SOSYAL KATMANLAR

Suni yaşam tarzı ve buna mukabil kimi kuramcılar katmanlara ayırmış ve çeşitli isimlerle adlandırmışlar insan ve toplumları. Bu ayrımda kendilerince bir takım kıstaslar koymuş olsalar da ilim, ahlak ve edep bu skala da kendisine yer bulamamıştır.
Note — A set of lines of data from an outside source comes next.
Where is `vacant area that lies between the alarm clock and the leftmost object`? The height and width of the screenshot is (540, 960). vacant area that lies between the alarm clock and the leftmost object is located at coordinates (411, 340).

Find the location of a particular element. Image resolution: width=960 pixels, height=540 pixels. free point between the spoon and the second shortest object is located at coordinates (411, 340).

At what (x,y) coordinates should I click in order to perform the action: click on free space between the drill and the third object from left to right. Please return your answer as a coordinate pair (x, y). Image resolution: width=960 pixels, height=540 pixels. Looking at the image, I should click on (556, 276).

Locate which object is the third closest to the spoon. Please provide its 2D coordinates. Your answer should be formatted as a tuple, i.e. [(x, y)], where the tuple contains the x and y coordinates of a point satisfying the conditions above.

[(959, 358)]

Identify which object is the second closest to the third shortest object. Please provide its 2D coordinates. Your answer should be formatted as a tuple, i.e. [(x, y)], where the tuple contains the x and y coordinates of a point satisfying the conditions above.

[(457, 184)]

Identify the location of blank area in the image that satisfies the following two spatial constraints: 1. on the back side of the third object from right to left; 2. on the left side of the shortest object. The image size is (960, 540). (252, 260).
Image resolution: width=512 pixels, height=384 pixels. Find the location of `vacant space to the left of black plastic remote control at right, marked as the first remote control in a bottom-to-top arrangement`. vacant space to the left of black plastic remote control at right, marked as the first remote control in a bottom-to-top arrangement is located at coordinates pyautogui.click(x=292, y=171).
Bir kast sistemi olan bu yapılanla ve isimlendirme, hayatın doğal akışı içerisinde gelişen ve iler tutar bir tasnif değildir elbette. Bir bakıma toplumun seçkinleri (!) tarafından kanunlaştırılmış ve diğer kesimlere de zora ki dikte ettirilmiştir.

Bir tahtakurusu misali insan ömrü yiyen bu tipler ve yapılanmalar, sanal katmanlarını bitmez tükenmez bir saltanat zannetmiş ve mevcut statülerine de dört elleri ile sarılmışlardır. Ayraca tabi tutulan diğer toplum ise tatlı mı sert mi, doğru mu yanlış mı, yerli mi yersiz mi diye sorgulamayıp tahripkâr bir bakış dahi atmamıştır bu kast sistemine.
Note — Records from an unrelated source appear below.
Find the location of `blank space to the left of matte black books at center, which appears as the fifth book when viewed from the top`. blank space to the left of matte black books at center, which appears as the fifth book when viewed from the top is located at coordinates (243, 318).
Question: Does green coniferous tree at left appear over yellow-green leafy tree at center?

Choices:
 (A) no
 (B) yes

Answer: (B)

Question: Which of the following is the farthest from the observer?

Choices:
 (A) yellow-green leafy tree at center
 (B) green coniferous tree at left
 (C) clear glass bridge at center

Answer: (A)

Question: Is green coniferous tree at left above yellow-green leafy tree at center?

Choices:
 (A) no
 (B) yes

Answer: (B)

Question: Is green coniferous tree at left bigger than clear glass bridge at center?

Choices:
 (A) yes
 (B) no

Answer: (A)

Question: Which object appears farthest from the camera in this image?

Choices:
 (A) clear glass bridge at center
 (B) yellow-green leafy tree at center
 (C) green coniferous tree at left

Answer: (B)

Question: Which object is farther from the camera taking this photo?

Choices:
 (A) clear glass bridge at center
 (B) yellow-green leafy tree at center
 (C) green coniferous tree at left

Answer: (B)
Bir bakıma sessiz sedasız kabul ile reddediş arasına sıkışıp kalmış genişçe bir kesim, ve bu öldürücü sessizlik, sonra ki safhalarda aygın baygın bakışlara, o hayatları ‘’ cemiyet ‘’ adı altında hayransı bakış ve takiplere bırakmış yerini.

Şato ve villa bozuntusu yapılardan dışarıya sarkan insan müsveddeleri, emeksiz yükselişlerini daha bir tahkim etmişlerdir bu öldürücü sessizlik sonrası. Boğuk, yılgın ve asabi birkaç itiraz olagelmişse de bastırılmış, sindirilmiş ve bertaraf edilmiş bu seçkin zümre! tarafından.

Sahte, yapmacık, ciddiyetsiz, tatsız ve tuzsuz toplantılarına ve yaşam şekillerine çeşitli makyajlar çekerek, dış dünyaya servis ettikleri kokuşmuş ve korkak hayatlarına suni teneffüs pompalamışlardır. Mutsuzdurlar, doyumsuz, dur durak bilmez ve ipe sapa gelmez bu yaşantıları ile evvela ve sadece kendilerini boğduklarını kendileri çok iyi bilmekteler.

Aynı cemiyetin insanları bir duygudaşlık sendromu içerisinde birbirlerine acıyan bakışlar atmalarının yanı sıra, bir de birbirlerinden yardım bekleyen biçare olduklarının da farkındadırlar. Ama bu yaşam tarzının hükümran yasaları hepsini kapsama altına almış ve çaresiz depreşip durmaktadırlar bu hastalıklı yaşamları içinde. Çekip çıkarılmaya, insan ve özgür kılınmalarına duydukları özlemi başka hiçbir şeyde duymamaktadırlar.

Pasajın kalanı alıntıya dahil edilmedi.